» **REQUIREMENT**:
All of the data that follows is to be written out exactly, with images excluded.

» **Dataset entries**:
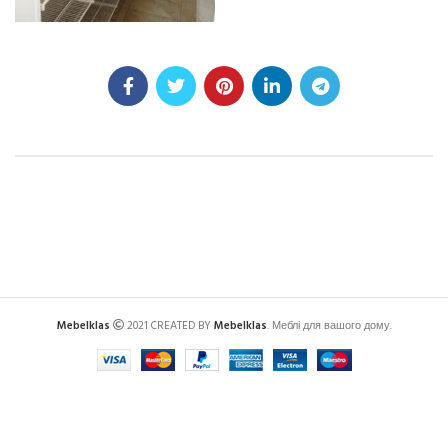
Mebelklas
2021 CREATED BY
Mebelklas
. Меблі для вашого дому.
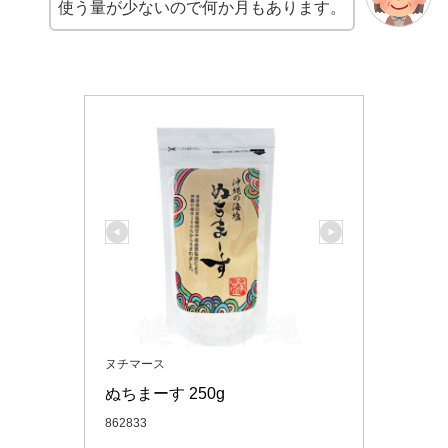
使う量が少ないので何か月もあります。
ヌチマース
ぬちまーす 250g
862833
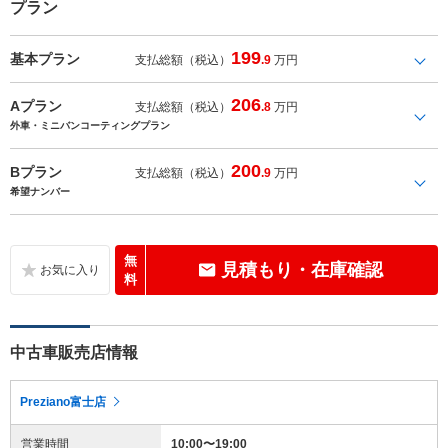
プラン
199
基本プラン
支払総額（税込）
.9
万円
206
Aプラン
支払総額（税込）
.8
万円
外車・ミニバンコーティングプラン
200
Bプラン
支払総額（税込）
.9
万円
希望ナンバー
無
見積もり・在庫確認
料
中古車販売店情報
Preziano富士店
営業時間
10:00〜19:00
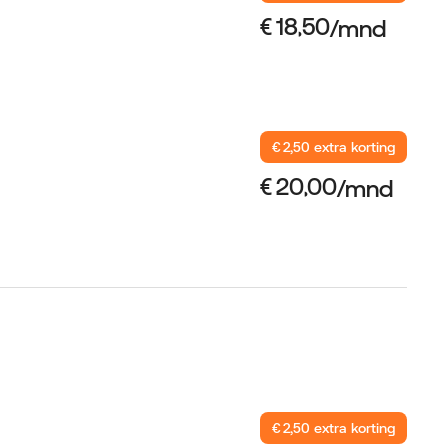
€ 2,50 extra korting
€ 2,50 extra korting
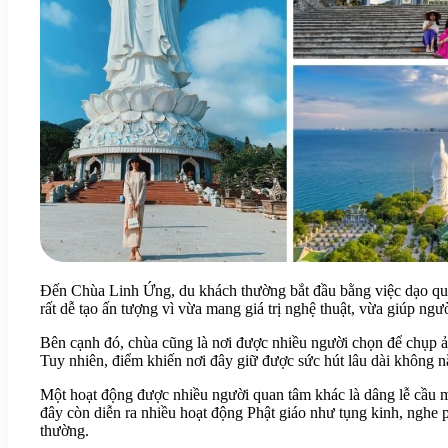
Đến Chùa Linh Ứng, du khách thường bắt đầu bằng việc dạo qu
rất dễ tạo ấn tượng vì vừa mang giá trị nghệ thuật, vừa giúp n
Bên cạnh đó, chùa cũng là nơi được nhiều người chọn để chụp 
Tuy nhiên, điểm khiến nơi đây giữ được sức hút lâu dài không nằ
Một hoạt động được nhiều người quan tâm khác là dâng lễ cầu m
đây còn diễn ra nhiều hoạt động Phật giáo như tụng kinh, nghe 
thường.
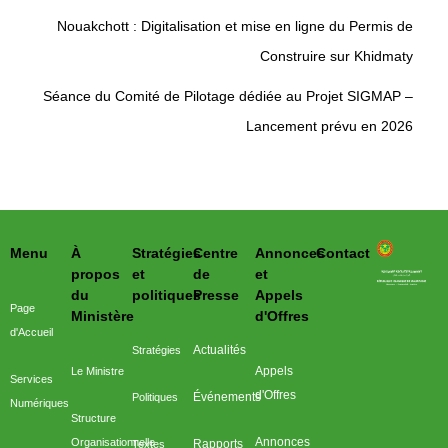
Nouakchott : Digitalisation et mise en ligne du Permis de
Construire sur Khidmaty
Séance du Comité de Pilotage dédiée au Projet SIGMAP –
Lancement prévu en 2026
Menu
À
Stratégies
Centre
Annonces
Contact
وزارة التحول الرقمي وعصرنة الادارة
propos
et
de
et
du
politiques
Presse
Appels
Page
Ministère
d'Offres
d'Accueil
Actualités
Stratégies
Appels
Le Ministre
Services
d'Offres
Événements
Politiques
Numériques
Structure
Annonces
Organisationnelle
Rapports
Textes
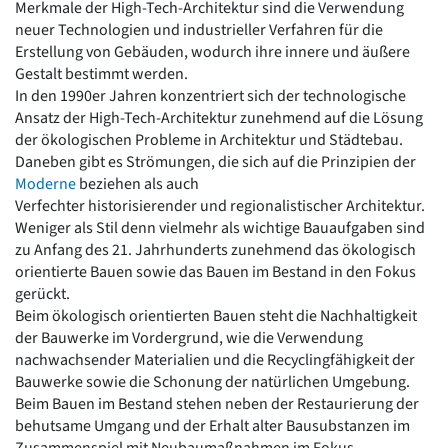
Merkmale der High-Tech-Architektur sind die Verwendung
Romanik
neuer Technologien und industrieller Verfahren für die
Vorromanik
Erstellung von Gebäuden, wodurch ihre innere und äußere
Römische Antike
Gestalt bestimmt werden.
Über uns
In den 1990er Jahren konzentriert sich der technologische
Ansatz der High-Tech-Architektur zunehmend auf die Lösung
Über baukunst-nrw
der ökologischen Probleme in Architektur und Städtebau.
Fachbeirat
Daneben gibt es Strömungen, die sich auf die Prinzipien der
Freunde & Förderer
Moderne
beziehen als auch
Kontakt
Verfechter historisierender und regionalistischer Architektur.
Impressum
Weniger als Stil denn vielmehr als wichtige Bauaufgaben sind
Datenschutz
zu Anfang des 21. Jahrhunderts zunehmend das ökologisch
Suchbegriff eingeben
orientierte Bauen sowie das Bauen im Bestand in den Fokus
gerückt.
Beim ökologisch orientierten Bauen steht die Nachhaltigkeit
der Bauwerke im Vordergrund, wie die Verwendung
nachwachsender Materialien und die Recyclingfähigkeit der
Bauwerke sowie die Schonung der natürlichen Umgebung.
Beim Bauen im Bestand stehen neben der Restaurierung der
behutsame Umgang und der Erhalt alter Bausubstanzen im
Zusammenspiel mit Neubaumaßnahmen im Fokus.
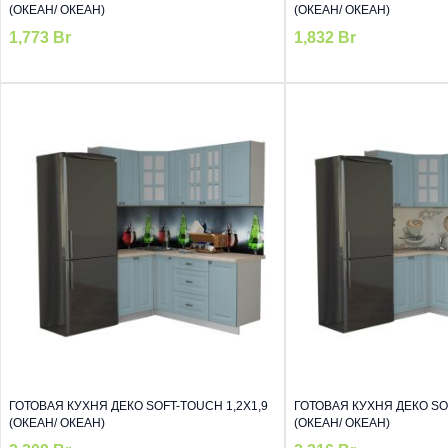
(ОКЕАН/ ОКЕАН)
(ОКЕАН/ ОКЕАН)
1,773
Br
1,832
Br
ГОТОВАЯ КУХНЯ ДЕКО SOFT-TOUCH 1,2Х1,9
ГОТОВАЯ КУХНЯ ДЕКО SOF
(ОКЕАН/ ОКЕАН)
(ОКЕАН/ ОКЕАН)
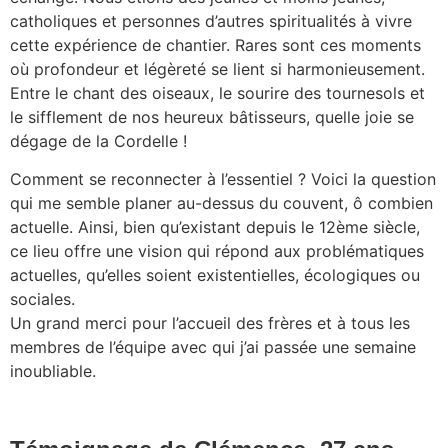
catholiques et personnes d’autres spiritualités à vivre
cette expérience de chantier. Rares sont ces moments
où profondeur et légèreté se lient si harmonieusement.
Entre le chant des oiseaux, le sourire des tournesols et
le sifflement de nos heureux bâtisseurs, quelle joie se
dégage de la Cordelle !
Comment se reconnecter à l’essentiel ? Voici la question
qui me semble planer au-dessus du couvent, ô combien
actuelle. Ainsi, bien qu’existant depuis le 12ème siècle,
ce lieu offre une vision qui répond aux problématiques
actuelles, qu’elles soient existentielles, écologiques ou
sociales.
Un grand merci pour l’accueil des frères et à tous les
membres de l’équipe avec qui j’ai passée une semaine
inoubliable.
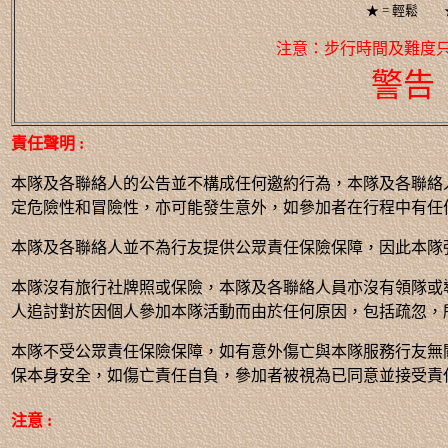
★ = 輕鬆 
注意：步行時間及難度
警告
責任聲明 :
本隊及各聯絡人的公告並不構成任何邀約行為，本隊及各聯絡
定危險性和冒險性，亦可能發生意外，如參加者在行程中有任
本隊及各聯絡人並不為行友提供公眾責任保險保障，因此本隊
本隊沒有旅行社牌照或保險，本隊及各聯絡人員亦沒有領隊或
人追討對於因個人參加本隊活動而由於任何原因，包括疏忽，
本隊不受公眾責任保險保障，如有意外傷亡與本隊服務行友無
保本身安全，如傷亡責任自負，參加者被視為已同意並接受責
注意 :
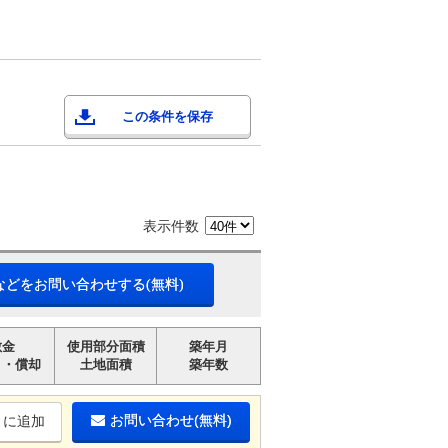
この条件を保存
表示件数
などをお問い合わせする(無料)
敷金
使用部分面積
築年月
引・償却
土地面積
築年数
お問い合わせ(無料)
りに追加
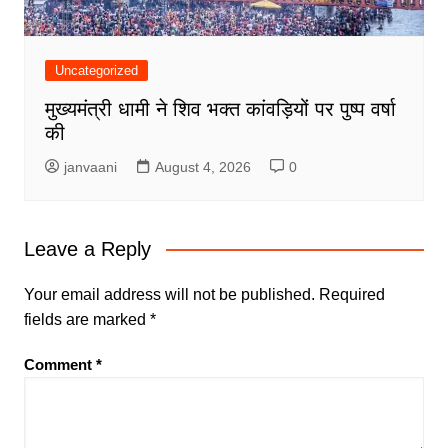
Uncategorized
मुख्यमंत्री धामी ने शिव भक्त कांवड़ियों पर पुष्प वर्षा
की
janvaani
August 4, 2026
0
Leave a Reply
Your email address will not be published.
Required
fields are marked
*
Comment
*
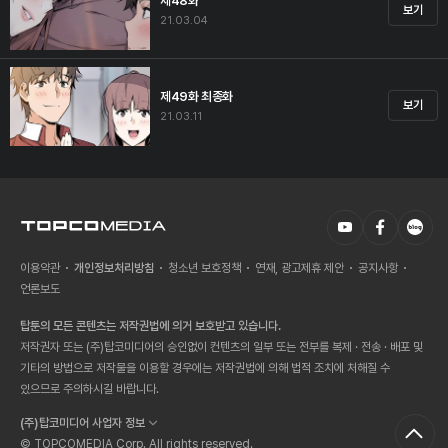
제48화
보기
21.03.04
제49화 최종화
보기
21.03.11
이용약관
개인정보처리방침
청소년 보호정책
연재, 광고제휴 제안
공지사항
언론보도
탑툰의 모든 콘텐츠는 저작권법에 의거 보호받고 있습니다.
저작권자 또는 (주)탑코미디어의 승인없이 컨텐츠의 일부 또는 전부를 복제 · 전송 · 배포 및
기타의 방법으로 저작물을 이용할 경우에는 저작권법에 의해 법적 조치에 처해질 수
있으므로 주의하시길 바랍니다.
(주)탑코미디어 사업자 정보
© TOPCOMEDIA Corp. All rights reserved.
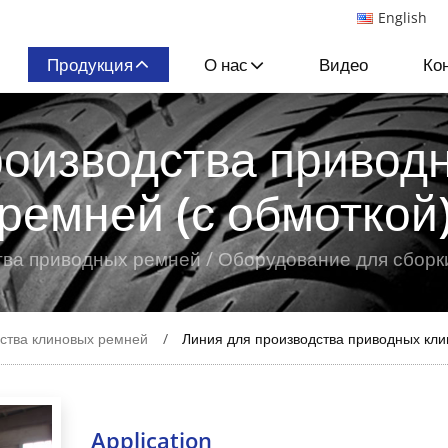
English
Продукция
О нас
Видео
Ко
роизводства привод
ремней (с обмоткой
ва приводных ремней / Оборудование для сбор
ства клиновых ремней
Линия для производства приводных кли
Application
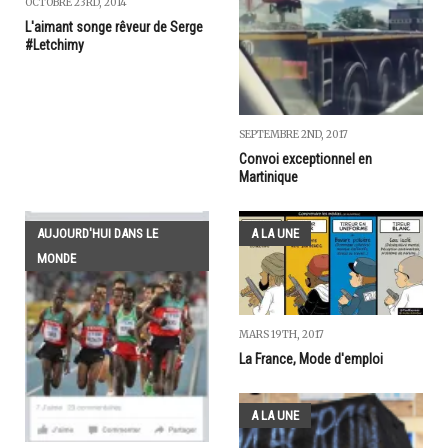
OCTOBRE 23RD, 2014
L'aimant songe rêveur de Serge
#Letchimy
SEPTEMBRE 2ND, 2017
Convoi exceptionnel en
Martinique
AUJOURD'HUI DANS LE
A LA UNE
MONDE
MARS 19TH, 2017
La France, Mode d'emploi
A LA UNE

» **YOUR SOLUTION**:
Mebelklas
2021 CREATED BY
Mebelklas
. Меблі для вашого дому.
使う量が少ないので何か月もあります。
ヌチマース
ぬちまーす 250g
862833
プラン
199
基本プラン
支払総額（税込）
.9
万円
206
Aプラン
支払総額（税込）
.8
万円
外車・ミニバンコーティングプラン
200
Bプラン
支払総額（税込）
.9
万円
希望ナンバー
無
見積もり・在庫確認
料
中古車販売店情報
Preziano富士店
営業時間
10:00〜19:00
€ 2,50 extra korting
€ 2,50 extra korting
Đến Chùa Linh Ứng, du khách thường bắt đầu bằng việc dạo qu
rất dễ tạo ấn tượng vì vừa mang giá trị nghệ thuật, vừa giúp n
Bên cạnh đó, chùa cũng là nơi được nhiều người chọn để chụp 
Tuy nhiên, điểm khiến nơi đây giữ được sức hút lâu dài không nằ
Một hoạt động được nhiều người quan tâm khác là dâng lễ cầu m
đây còn diễn ra nhiều hoạt động Phật giáo như tụng kinh, nghe 
thường.
Nouakchott : Digitalisation et mise en ligne du Permis de
Construire sur Khidmaty
Séance du Comité de Pilotage dédiée au Projet SIGMAP –
Lancement prévu en 2026
Menu
À
Stratégies
Centre
Annonces
Contact
وزارة التحول الرقمي وعصرنة الادارة
propos
et
de
et
du
politiques
Presse
Appels
Page
Ministère
d'Offres
d'Accueil
Actualités
Stratégies
Appels
Le Ministre
Services
d'Offres
Événements
Politiques
Numériques
Structure
Annonces
Organisationnelle
Rapports
Textes
Merkmale der High-Tech-Architektur sind die Verwendung
Romanik
neuer Technologien und industrieller Verfahren für die
Vorromanik
Erstellung von Gebäuden, wodurch ihre innere und äußere
Römische Antike
Gestalt bestimmt werden.
Über uns
In den 1990er Jahren konzentriert sich der technologische
Ansatz der High-Tech-Architektur zunehmend auf die Lösung
Über baukunst-nrw
der ökologischen Probleme in Architektur und Städtebau.
Fachbeirat
Daneben gibt es Strömungen, die sich auf die Prinzipien der
Freunde & Förderer
Moderne
beziehen als auch
Kontakt
Verfechter historisierender und regionalistischer Architektur.
Impressum
Weniger als Stil denn vielmehr als wichtige Bauaufgaben sind
Datenschutz
zu Anfang des 21. Jahrhunderts zunehmend das ökologisch
Suchbegriff eingeben
orientierte Bauen sowie das Bauen im Bestand in den Fokus
gerückt.
Beim ökologisch orientierten Bauen steht die Nachhaltigkeit
der Bauwerke im Vordergrund, wie die Verwendung
nachwachsender Materialien und die Recyclingfähigkeit der
Bauwerke sowie die Schonung der natürlichen Umgebung.
Beim Bauen im Bestand stehen neben der Restaurierung der
behutsame Umgang und der Erhalt alter Bausubstanzen im
Zusammenspiel mit Neubaumaßnahmen im Fokus.
(ОКЕАН/ ОКЕАН)
(ОКЕАН/ ОКЕАН)
1,773
Br
1,832
Br
ГОТОВАЯ КУХНЯ ДЕКО SOFT-TOUCH 1,2Х1,9
ГОТОВАЯ КУХНЯ ДЕКО SOF
(ОКЕАН/ ОКЕАН)
(ОКЕАН/ ОКЕАН)
catholiques et personnes d’autres spiritualités à vivre
cette expérience de chantier. Rares sont ces moments
où profondeur et légèreté se lient si harmonieusement.
Entre le chant des oiseaux, le sourire des tournesols et
le sifflement de nos heureux bâtisseurs, quelle joie se
dégage de la Cordelle !
Comment se reconnecter à l’essentiel ? Voici la question
qui me semble planer au-dessus du couvent, ô combien
actuelle. Ainsi, bien qu’existant depuis le 12ème siècle,
ce lieu offre une vision qui répond aux problématiques
actuelles, qu’elles soient existentielles, écologiques ou
sociales.
Un grand merci pour l’accueil des frères et à tous les
membres de l’équipe avec qui j’ai passée une semaine
inoubliable.
★ = 輕鬆 
注意：步行時間及難度
警告
責任聲明 :
本隊及各聯絡人的公告並不構成任何邀約行為，本隊及各聯絡
定危險性和冒險性，亦可能發生意外，如參加者在行程中有任
本隊及各聯絡人並不為行友提供公眾責任保險保障，因此本隊
本隊沒有旅行社牌照或保險，本隊及各聯絡人員亦沒有領隊或
人追討對於因個人參加本隊活動而由於任何原因，包括疏忽，
本隊不受公眾責任保險保障，如有意外傷亡與本隊服務行友無
保本身安全，如傷亡責任自負，參加者被視為已同意並接受責
注意 :
この条件を保存
表示件数
などをお問い合わせする(無料)
敷金
使用部分面積
築年月
引・償却
土地面積
築年数
お問い合わせ(無料)
りに追加
Uncategorized
मुख्यमंत्री धामी ने शिव भक्त कांवड़ियों पर पुष्प वर्षा
की
janvaani
August 4, 2026
0
Leave a Reply
Your email address will not be published.
Required
fields are marked
*
Comment
*
제48화
보기
21.03.04
제49화 최종화
보기
21.03.11
이용약관
개인정보처리방침
청소년 보호정책
연재, 광고제휴 제안
공지사항
언론보도
탑툰의 모든 콘텐츠는 저작권법에 의거 보호받고 있습니다.
저작권자 또는 (주)탑코미디어의 승인없이 컨텐츠의 일부 또는 전부를 복제 · 전송 · 배포 및
기타의 방법으로 저작물을 이용할 경우에는 저작권법에 의해 법적 조치에 처해질 수
있으므로 주의하시길 바랍니다.
(주)탑코미디어 사업자 정보
© TOPCOMEDIA Corp. All rights reserved.
English
Продукция
О нас
Видео
Ко
роизводства привод
ремней (с обмоткой
ва приводных ремней / Оборудование для сбор
ства клиновых ремней
Линия для производства приводных кли
Application
OCTOBRE 23RD, 2014
L'aimant songe rêveur de Serge
#Letchimy
SEPTEMBRE 2ND, 2017
Convoi exceptionnel en
Martinique
AUJOURD'HUI DANS LE
A LA UNE
MONDE
MARS 19TH, 2017
La France, Mode d'emploi
A LA UNE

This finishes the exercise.